- Founded: 1960s
- Founder: Dave Kalmbach
- Genre: Garage rock
- Country of origin: U.S.
- Location: Sparta, Michigan
- Official website: www.rimpo.de/fenton.htm

= Fenton Records =

Fenton Records was an independent record label founded by Dave Kalmbach in the early 1960s. The label was based in Sparta, Michigan, though is often regarded as a Grand Rapids, Michigan garage rock label.

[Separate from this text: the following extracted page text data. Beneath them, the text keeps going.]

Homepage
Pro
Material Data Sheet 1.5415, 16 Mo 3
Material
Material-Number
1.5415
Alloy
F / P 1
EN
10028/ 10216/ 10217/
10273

It is known for releasing albums by Michigan garage bands such as the Quests, the Plagues, the Barons, the Aardvarks, the Assortment, the Chancellors, the Ones, Tonto and the Renegades, and the Jades. Over a six-year span, the label released at least 100 45 rpm records and a handful of LPs.

==The record label==
The Fenton Records label was started in the village of Sparta (near Grand Rapids) in the early 1960s by Dave Kalmbach, with help from business partner Bruce Smith.

Many bands that recorded with the label were from Grand Rapids, however bands from other Michigan cities like Lansing, Cedar Springs, Greenville, Bay City, and Grand Ledge would travel to Sparta to record at the studio.

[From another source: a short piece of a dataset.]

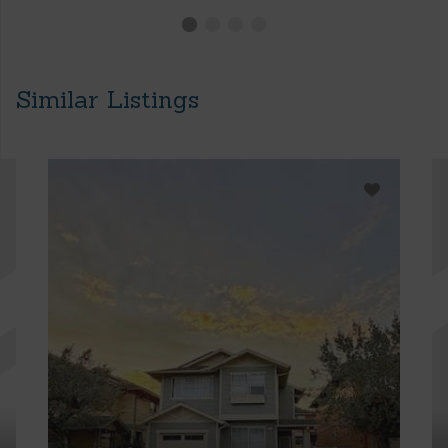
Similar Listings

The label and studio (Great Lakes Recording Studio) was operated out of a movie theater and was one of only three studios in the Grand Rapids area. The company was a "pay as you go" label, meaning the label offered bands recording, mastering services and vinyl pressing for a fee.

The vinyl was originally produced out of state, though later Fenton vinyl was pressed at American Record Pressing in Owosso, Michigan, which also made records for Motown.

==Fenton subsidiaries==
Fenton Records was what is known as a "vanity" label, meaning bands paid for recording time and some vinyl records. Rumor has it that if Kalmbach thought the song lacked quality, he wouldn't release it on Fenton, instead it would be tagged with a sub-label, such as 4 Count or Buyit Records. Other times band members would be allowed to pick (or create) which label-name they wanted to be under, such as Sound of the Sceen and Vark.